05:18To understand that story, we will journey to the stars in all their stages of life.
05:37This is where stars are born, a nebula, a stellar nursery where new stars burst into life.
05:48Those stars will burn for billions of years until their voracious hunger for fuel forces them to blow up, to become giants.
06:04Hundreds of times bigger than our sun, and when they die, stars go out with the biggest bang in the universe.
06:19These are our cosmic origins, that make each and every one of us stardust.
06:26These are our cosmic origins that make each and every one of us stardust.
06:30The first step in understanding how this stardust becomes us is to understand that everything is a cosmic cycle of life and death.
07:01Something that is evident here on Earth.
07:07These are the Himalayas. They're the highest mountains in the world, but oddly enough, also some of the youngest.
07:13If you'd come here around the time the dinosaurs existed, everything would have just been ocean.
07:18The Himalayas haven't always been mountains. We can find clues to their true origin by looking at them more closely.
07:33This is limestone. It's the rock that makes up the rocks around us and large parts of the Himalayas.
07:40It's a sedimentary rock, which means it was formed at the bottom of the ocean from the bodies of living creatures,
07:47which as they died fell to the bottom of the ocean and eventually compacted and formed rock.
07:52Over millions of years, the sea floor was raised up to become these vast peaks.
08:05Fossils of sea creatures have even been found on the summit of Mount Everest.
08:18It's a clear example of the endless cycle of the Earth's resources that has been going on since the dawn of time and is still going on today.
08:32The rocks and the mountains around us used to be living organisms.
08:38They're made of the same materials that we are, and we're made of the same materials that they are.
08:44Nothing new is made. Everything is recycled through life and through rocks and back through life again.
08:50It's an example of the Earth's recycling process of all material.
08:54And the reason that the rocks of the Earth can become living things, and that living things can go back to become part of the rocks of the Earth,
09:07is because everything is made of the same ingredients.
09:15These ingredients are atoms, a basic unit of matter.
09:20On Earth, we find 92 different varieties of atom, and each different variety is a different element.
09:31Every rock, every cloud, and every living thing is made up of combinations of these elements,
09:39which gives rise to the rich variety of the Earth.

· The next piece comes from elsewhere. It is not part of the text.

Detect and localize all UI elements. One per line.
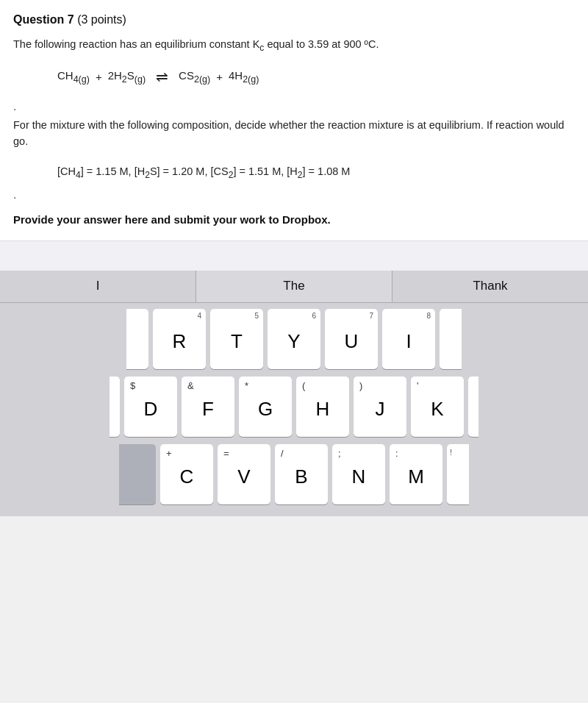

09:43We rarely see the elements on their own, but when we do, they have very individual and often surprising characteristics.
09:54Calcium in its raw form is actually a shiny silver metal.

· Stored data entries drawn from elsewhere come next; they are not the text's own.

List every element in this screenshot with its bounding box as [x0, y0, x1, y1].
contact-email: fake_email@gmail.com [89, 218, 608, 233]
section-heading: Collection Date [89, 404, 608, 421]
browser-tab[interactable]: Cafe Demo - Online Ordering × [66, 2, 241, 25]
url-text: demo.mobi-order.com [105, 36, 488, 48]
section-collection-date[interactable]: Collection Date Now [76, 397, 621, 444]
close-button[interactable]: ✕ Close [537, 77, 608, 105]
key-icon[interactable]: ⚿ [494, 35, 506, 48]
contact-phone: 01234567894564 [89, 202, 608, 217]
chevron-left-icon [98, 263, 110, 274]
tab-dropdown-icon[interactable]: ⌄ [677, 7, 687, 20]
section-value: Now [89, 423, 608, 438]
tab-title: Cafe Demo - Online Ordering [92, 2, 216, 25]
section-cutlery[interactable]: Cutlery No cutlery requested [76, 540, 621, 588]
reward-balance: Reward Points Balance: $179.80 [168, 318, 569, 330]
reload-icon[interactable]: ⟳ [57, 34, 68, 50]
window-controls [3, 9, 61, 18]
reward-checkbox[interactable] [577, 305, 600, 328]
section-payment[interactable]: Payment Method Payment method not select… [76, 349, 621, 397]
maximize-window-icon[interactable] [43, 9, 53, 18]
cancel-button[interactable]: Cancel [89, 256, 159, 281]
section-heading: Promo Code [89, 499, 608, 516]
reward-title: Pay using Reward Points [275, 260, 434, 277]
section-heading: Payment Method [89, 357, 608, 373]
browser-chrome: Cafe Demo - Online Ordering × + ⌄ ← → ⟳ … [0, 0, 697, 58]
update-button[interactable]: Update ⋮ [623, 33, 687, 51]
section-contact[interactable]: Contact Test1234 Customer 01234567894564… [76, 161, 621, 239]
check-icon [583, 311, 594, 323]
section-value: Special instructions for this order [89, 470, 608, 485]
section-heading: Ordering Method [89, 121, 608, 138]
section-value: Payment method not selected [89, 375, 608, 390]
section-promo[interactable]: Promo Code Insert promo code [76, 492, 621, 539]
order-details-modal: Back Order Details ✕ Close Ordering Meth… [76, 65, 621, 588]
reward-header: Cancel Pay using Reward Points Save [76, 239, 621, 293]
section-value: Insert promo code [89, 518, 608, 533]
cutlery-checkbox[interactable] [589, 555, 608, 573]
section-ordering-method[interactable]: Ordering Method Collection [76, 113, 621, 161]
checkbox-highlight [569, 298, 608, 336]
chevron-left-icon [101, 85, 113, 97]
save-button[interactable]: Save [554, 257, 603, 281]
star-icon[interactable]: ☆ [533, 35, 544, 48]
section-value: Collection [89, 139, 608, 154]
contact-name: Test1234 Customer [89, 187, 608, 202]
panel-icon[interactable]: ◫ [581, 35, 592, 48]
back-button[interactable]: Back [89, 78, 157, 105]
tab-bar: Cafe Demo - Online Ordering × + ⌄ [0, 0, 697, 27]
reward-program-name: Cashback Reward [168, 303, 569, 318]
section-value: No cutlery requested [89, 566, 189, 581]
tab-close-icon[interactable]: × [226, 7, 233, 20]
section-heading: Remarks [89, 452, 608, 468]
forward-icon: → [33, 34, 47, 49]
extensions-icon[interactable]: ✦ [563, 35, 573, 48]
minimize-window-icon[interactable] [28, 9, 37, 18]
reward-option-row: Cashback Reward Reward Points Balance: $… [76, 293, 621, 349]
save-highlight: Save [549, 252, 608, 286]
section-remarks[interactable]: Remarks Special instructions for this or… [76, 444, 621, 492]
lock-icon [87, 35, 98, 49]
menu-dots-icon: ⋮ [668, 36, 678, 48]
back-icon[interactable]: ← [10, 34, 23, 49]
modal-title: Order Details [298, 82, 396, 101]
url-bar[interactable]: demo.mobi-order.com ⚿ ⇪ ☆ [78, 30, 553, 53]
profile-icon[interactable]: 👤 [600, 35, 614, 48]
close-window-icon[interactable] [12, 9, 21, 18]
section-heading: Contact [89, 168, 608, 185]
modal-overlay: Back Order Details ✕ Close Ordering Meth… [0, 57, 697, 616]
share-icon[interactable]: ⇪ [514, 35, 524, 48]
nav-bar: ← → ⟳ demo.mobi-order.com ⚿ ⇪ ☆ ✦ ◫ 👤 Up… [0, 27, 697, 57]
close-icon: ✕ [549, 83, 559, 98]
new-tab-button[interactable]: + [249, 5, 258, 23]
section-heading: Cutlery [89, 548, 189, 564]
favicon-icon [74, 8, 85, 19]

09:58We're not used to seeing it in this form.
10:01We're always just seeing it in combination with other elements, such as in chalk or in our bones and teeth.
10:05This is sodium, which is also a shiny silver metal, but in the atmosphere combines oxygen very rapidly to form this whitish skin.

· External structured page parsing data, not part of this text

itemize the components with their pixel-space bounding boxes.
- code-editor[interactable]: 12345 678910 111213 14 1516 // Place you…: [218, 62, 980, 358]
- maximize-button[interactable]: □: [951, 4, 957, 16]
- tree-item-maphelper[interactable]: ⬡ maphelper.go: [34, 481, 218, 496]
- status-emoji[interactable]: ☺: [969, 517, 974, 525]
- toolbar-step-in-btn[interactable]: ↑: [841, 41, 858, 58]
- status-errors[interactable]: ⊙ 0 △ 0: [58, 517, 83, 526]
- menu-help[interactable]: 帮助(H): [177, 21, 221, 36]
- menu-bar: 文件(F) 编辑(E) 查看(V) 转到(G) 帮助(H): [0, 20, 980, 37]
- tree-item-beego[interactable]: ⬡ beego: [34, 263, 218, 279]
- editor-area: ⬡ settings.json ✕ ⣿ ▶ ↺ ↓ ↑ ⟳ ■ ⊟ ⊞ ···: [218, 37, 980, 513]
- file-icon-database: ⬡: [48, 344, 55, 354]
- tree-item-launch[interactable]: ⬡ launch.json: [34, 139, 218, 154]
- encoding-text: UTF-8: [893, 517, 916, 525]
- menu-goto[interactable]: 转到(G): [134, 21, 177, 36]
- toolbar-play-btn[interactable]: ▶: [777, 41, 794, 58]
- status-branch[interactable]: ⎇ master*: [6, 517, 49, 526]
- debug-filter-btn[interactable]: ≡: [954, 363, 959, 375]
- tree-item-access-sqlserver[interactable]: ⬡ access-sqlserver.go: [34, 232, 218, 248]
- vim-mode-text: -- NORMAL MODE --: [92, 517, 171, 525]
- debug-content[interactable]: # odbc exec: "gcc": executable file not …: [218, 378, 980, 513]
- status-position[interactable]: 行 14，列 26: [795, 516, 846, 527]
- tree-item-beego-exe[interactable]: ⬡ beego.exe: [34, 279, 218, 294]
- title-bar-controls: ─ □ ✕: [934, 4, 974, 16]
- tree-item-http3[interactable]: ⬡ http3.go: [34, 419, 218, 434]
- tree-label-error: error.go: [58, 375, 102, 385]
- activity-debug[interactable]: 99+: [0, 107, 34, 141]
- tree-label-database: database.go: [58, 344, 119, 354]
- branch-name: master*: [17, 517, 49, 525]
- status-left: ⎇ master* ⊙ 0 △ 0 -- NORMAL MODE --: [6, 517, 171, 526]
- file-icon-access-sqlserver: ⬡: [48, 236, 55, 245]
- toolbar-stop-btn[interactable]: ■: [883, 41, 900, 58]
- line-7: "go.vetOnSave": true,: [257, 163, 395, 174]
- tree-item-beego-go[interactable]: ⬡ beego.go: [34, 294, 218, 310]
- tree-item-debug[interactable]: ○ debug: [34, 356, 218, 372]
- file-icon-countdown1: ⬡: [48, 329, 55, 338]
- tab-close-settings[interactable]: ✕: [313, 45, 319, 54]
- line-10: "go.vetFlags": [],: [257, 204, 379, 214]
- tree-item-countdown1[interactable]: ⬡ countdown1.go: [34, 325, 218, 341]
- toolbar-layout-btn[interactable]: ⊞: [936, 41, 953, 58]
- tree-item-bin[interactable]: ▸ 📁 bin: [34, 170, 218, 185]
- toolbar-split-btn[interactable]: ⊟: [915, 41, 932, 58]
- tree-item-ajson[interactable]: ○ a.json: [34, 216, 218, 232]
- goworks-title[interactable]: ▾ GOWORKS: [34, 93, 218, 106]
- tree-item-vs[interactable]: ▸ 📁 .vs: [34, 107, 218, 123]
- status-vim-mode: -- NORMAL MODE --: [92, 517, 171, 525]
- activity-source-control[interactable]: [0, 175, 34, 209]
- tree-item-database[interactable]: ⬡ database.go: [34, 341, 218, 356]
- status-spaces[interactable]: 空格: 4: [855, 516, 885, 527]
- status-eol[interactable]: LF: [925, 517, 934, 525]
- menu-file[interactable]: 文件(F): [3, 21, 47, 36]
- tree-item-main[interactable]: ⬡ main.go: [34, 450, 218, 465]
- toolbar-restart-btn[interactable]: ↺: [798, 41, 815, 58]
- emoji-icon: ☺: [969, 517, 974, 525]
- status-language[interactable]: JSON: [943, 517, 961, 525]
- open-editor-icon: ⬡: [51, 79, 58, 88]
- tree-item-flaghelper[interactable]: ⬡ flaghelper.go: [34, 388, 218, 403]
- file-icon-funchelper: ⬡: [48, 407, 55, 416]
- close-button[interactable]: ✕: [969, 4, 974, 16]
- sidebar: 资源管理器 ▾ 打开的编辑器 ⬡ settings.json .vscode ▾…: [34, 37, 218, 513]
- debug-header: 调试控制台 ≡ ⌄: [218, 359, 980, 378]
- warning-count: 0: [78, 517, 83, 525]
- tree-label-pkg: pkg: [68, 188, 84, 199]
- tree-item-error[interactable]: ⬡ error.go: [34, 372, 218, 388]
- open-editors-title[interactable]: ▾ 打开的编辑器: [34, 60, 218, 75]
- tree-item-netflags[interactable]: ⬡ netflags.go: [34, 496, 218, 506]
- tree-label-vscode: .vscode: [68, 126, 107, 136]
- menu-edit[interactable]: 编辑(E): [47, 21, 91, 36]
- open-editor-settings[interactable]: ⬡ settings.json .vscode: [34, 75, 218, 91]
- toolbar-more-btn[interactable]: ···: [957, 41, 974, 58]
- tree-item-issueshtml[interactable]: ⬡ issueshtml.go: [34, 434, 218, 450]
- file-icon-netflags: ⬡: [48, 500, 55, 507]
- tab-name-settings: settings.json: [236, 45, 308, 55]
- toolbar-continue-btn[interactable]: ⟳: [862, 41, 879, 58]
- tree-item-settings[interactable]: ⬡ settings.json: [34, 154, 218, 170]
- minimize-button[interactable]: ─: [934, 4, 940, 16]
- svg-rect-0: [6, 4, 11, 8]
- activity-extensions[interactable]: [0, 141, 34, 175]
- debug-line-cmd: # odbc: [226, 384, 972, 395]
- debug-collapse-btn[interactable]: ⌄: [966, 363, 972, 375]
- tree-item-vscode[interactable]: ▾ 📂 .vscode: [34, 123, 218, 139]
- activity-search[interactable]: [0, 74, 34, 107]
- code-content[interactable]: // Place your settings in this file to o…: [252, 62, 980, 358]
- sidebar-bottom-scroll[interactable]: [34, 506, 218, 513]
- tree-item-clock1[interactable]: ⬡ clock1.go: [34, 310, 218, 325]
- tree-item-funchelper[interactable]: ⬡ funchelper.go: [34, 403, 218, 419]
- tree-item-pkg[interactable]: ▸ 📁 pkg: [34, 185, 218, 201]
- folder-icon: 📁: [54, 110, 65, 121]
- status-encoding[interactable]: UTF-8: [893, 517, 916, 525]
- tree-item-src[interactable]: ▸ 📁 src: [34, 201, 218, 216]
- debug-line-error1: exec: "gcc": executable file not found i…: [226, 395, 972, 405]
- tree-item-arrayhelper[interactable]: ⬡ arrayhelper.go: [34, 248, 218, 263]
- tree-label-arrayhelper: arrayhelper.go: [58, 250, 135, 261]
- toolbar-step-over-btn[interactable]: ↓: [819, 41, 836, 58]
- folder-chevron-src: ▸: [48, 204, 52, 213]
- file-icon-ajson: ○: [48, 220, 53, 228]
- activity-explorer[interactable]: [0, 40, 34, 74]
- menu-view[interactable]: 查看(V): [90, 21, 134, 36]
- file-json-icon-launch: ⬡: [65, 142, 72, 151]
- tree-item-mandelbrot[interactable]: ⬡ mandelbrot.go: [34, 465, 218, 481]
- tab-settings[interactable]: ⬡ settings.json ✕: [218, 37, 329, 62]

10:15But if I cut it up, you can see that the surface is in fact very shiny, although it goes white very quickly.
10:22In this form, sodium reacts extremely strongly with water.
10:29Here it's so volatile, it's combining with the hydrogen and the oxygen in the water in an incredibly reactive way.
10:46And it's this reactivity that enables elements to combine to produce new substances.
11:02That, in turn, has allowed the Earth to develop its infinite variety.
11:07The chemistry set we have on Earth extends far beyond our planet.
11:22We have set foot on the Moon and know that it is rich in helium, silver and water.
11:29We have sent robot landers to our neighbouring planets.
11:32And discovered that on Mars, iron is abundant, which is combined with oxygen to form its familiar rusty red colour.
11:45And we know that Venus's thick atmosphere is full of sulphur.
11:51We've sent spacecraft right to the edge of the solar system to discover that Neptune is rich in organic molecules like methane.
12:02But where we have been able to visit the other planets to discover what they are made of,
12:07the stars are much further away.
12:11Separated from us by the vast distances of space.
12:19Even our nearest star, Proxima Centauri, is 10,000 times more distant than Neptune.
12:264.2 light years from Earth.
12:29And the nearest galaxy, Andromeda, is 2 and a half million light years away.
12:41The only contact we have with the stars is the weak light that has crossed the Universe to reach us.
12:48And yet, amazingly, we can use that light to tell exactly what all these distant worlds are made of.
12:54It's all down to a particular property of the elements.
12:59That is, when you burn them, they give off light.
13:03And each element gives off its own unique set of colours.
13:06This is strontium.
13:07As you can see, it burns bright red.
13:17This one is barium.
13:22And it burns green.
13:24And this is copper.
13:27And it burns blue-green.
13:28And even when there are many chemicals together, we can still detect them.
13:38By looking deeper into the light, we can break it down into its parts.
13:42If you shine light through this diffraction film, it acts like a prism and splits the light into its entire spectrum of colour.
13:53And we can do exactly the same with the light of the stars.
13:57This is the full spectrum of light from our nearest star, the Sun.
14:05The first thing you can see is it looks exactly like a rainbow.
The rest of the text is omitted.